Toulouse: Mais pourquoi on aime tant se faire sonner les cloches ?

PATRIMOINE A l’occasion des Journées du patrimoine, trois nouvelles cloches font être fondues en live en Toulouse. Une opération en partie financée par les habitants. Parce que les cloches ont la cote…

Hélène Menal
Chez un artisan fondeur de cloche. Illustration.
Chez un artisan fondeur de cloche. Illustration. — Odile - Sipa
  • A l’occasion des Journées du patrimoine, trois nouvelles cloches vont être fondues et accrochées pour la basilique toulousaine de la Daurade.
  • Elles ont été en partie financées par des particuliers qui ne se sont pas fait prier.
  • Elles sonneront « Ô Toulouse», un autre gros morceau du patrimoine.
Les
Les - Ville de Toulouse

Une volée de cloches qui interprète «Ô Toulouse» (La Toulousaine en fait, un poème occitan du XIXe), propulsant l’hymne communal vers les cieux, c’est un must pour les habitants, même les plus nougaro-sceptiques, de la Ville rose. Et il n’y a plus longtemps à attendre puisque le point d’orgue des Journées du patrimoine sera la fonte en live samedi des trois nouvelles cloches de Notre-Dame de la Daurade, la basilique des bords de Garonne.

L’une servira à retrouver le « fa » d’une vieille cloche aphone, les deux autres à compléter le carillon, sans quoi sonner la fameuse chanson n’aurait pas été possible.

Et, preuve que l’attachement au patrimoine « campanaire » n’est pas du pipeau, les Toulousains ont pour certains payé pour se faire sonner les cloches. La mairie a en effet financé l'opération par du mécénat participatif et les 30.000 euros ont été réunis bien avant la date butoir.

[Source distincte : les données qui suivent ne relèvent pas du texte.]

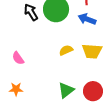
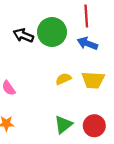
black arrow: (31, 12) -> (23, 35), turned -36

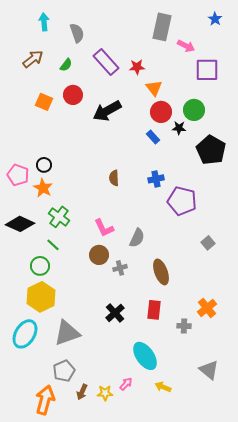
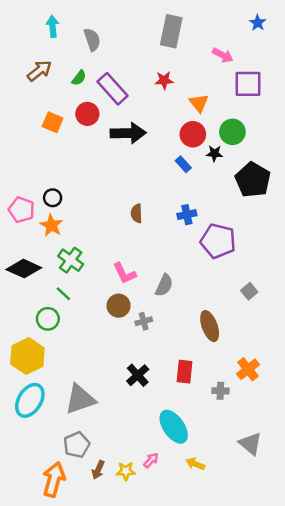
gray rectangle: (162, 27) -> (171, 31), moved
purple rectangle: (106, 62) -> (113, 89), moved
orange triangle: (154, 88) -> (199, 103), moved
black arrow: (107, 111) -> (128, 133), turned -152
brown ellipse: (161, 272) -> (210, 326), moved
yellow hexagon: (41, 297) -> (27, 356), moved

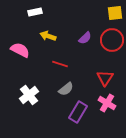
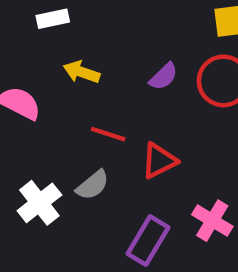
red triangle: (105, 78) -> (159, 161), moved, turned 30
gray semicircle: (66, 89) -> (93, 185), moved

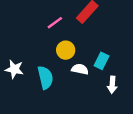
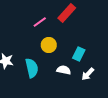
white semicircle: (80, 69) -> (64, 70), moved
white arrow: (112, 85) -> (88, 74), turned 40

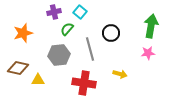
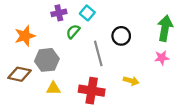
gray hexagon: (59, 55) -> (47, 60), moved
yellow triangle: (38, 80) -> (53, 88), moved

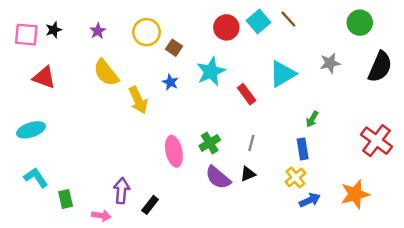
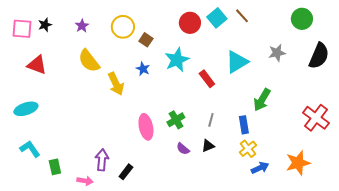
green arrow: (312, 119) -> (262, 100), size x1.6
blue rectangle: (303, 149) -> (244, 125), moved
purple semicircle: (218, 178) -> (183, 149), size x0.6

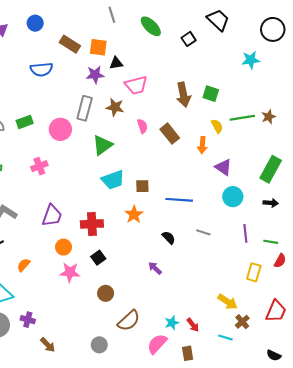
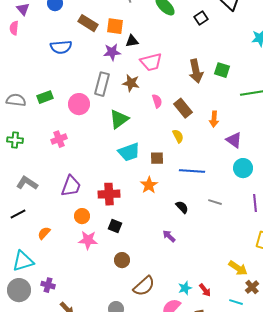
yellow semicircle: (217, 126) -> (178, 136), moved
black square: (98, 258) -> (115, 226), turned -32

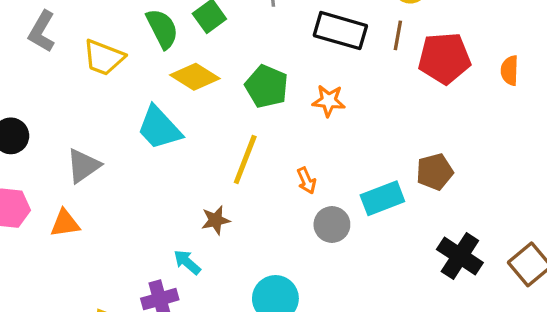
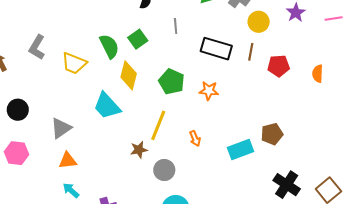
red pentagon: (444, 58) -> (279, 66), size x0.7
yellow diamond: (195, 77) -> (129, 75), turned 72
brown star: (216, 220) -> (139, 150), moved
orange triangle: (65, 223) -> (68, 161), moved
gray circle: (332, 225) -> (164, 170), moved
cyan arrow: (187, 262) -> (71, 190), moved

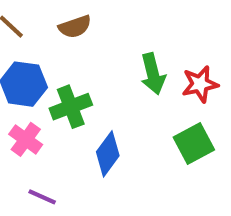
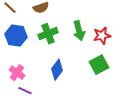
green cross: (71, 107) -> (48, 34), moved
pink cross: (26, 139) -> (17, 73), moved

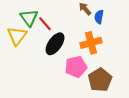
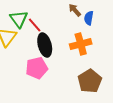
black ellipse: (55, 44) -> (45, 45), turned -50
pink pentagon: (76, 67) -> (37, 68), moved

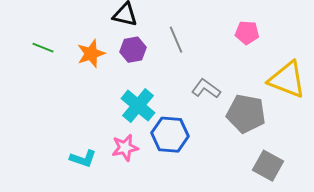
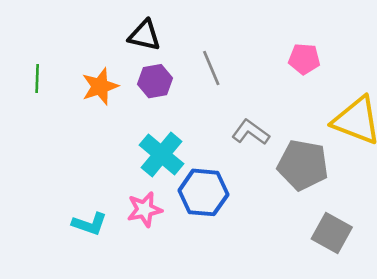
green line: (43, 48) -> (37, 79), turned 70

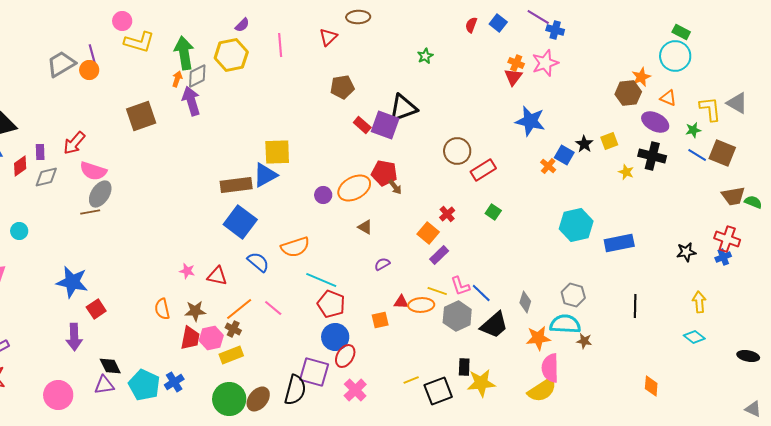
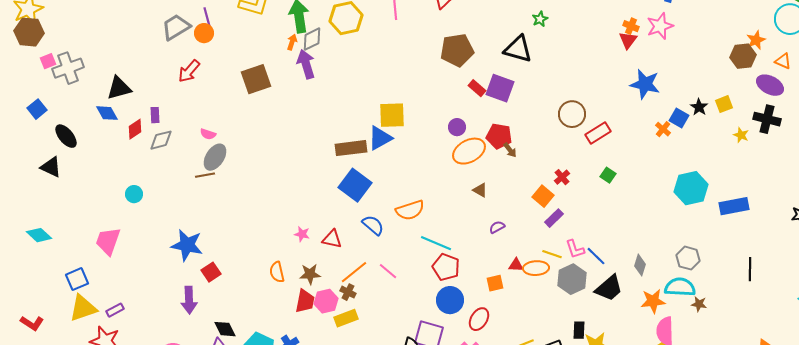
brown pentagon: (342, 87) -> (457, 50), size x1.4
black triangle: (403, 108) -> (518, 49), moved, turned 36
red arrow: (74, 143) -> (189, 71), moved
pink semicircle: (93, 171) -> (208, 134), size x0.6
purple circle: (323, 195) -> (457, 127), moved
red ellipse: (345, 356) -> (479, 319), moved

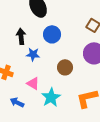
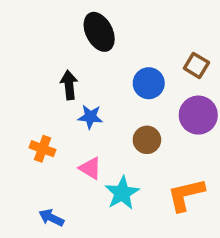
blue circle: (52, 34) -> (149, 83), moved
blue arrow: (17, 102) -> (51, 218), moved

Sur les 190 mécènes, les entreprises ou associations se comptent sur les doigts des deux mains, les autres étant des particuliers. Sans trahir de secret, un Suisse et un Roumain ont contribué. Sinon 60 % des donateurs sont des Toulousains et 30 % habitent ailleurs en France, mais ont stipulé pour la plupart qu’ils avaient des liens familiaux avec la Ville rose.



Les maires aiment les cloches

Cette adhésion aux cloches n’étonne pas Rémi Paulin, chargé de mission en Occitanie pour la Fondation du Patrimoine. « Le patrimoine campanaire est un des plus séduisants pour le financement participatif. Les clochers gardent une grande force, les gens y restent attachés », souligne-t-il.

D’ailleurs les métiers de la cloche ne sont pas en désuétude. « Il y a chez nous des charpentiers que nous formons nous-mêmes mais aussi des électroniciens », explique Pascal Minier, le responsable régional de la société Bodet, le « campaniste » qui va installer les cloches de la Daurade. Le métier a beau être une « niche », il reste incontournable. « Nous installons entre 60 et 80 cloches par an et 2018 est une bonne année », précise le professionnel qui encore plus confiant pour 2019. D’expérience, il sait qu’avant les municipales, les maires s’intéressent beaucoup aux cloches. Qu’elles sonnent le glas ou l’heure, elles rythment les journées et pas seulement des paroissiens.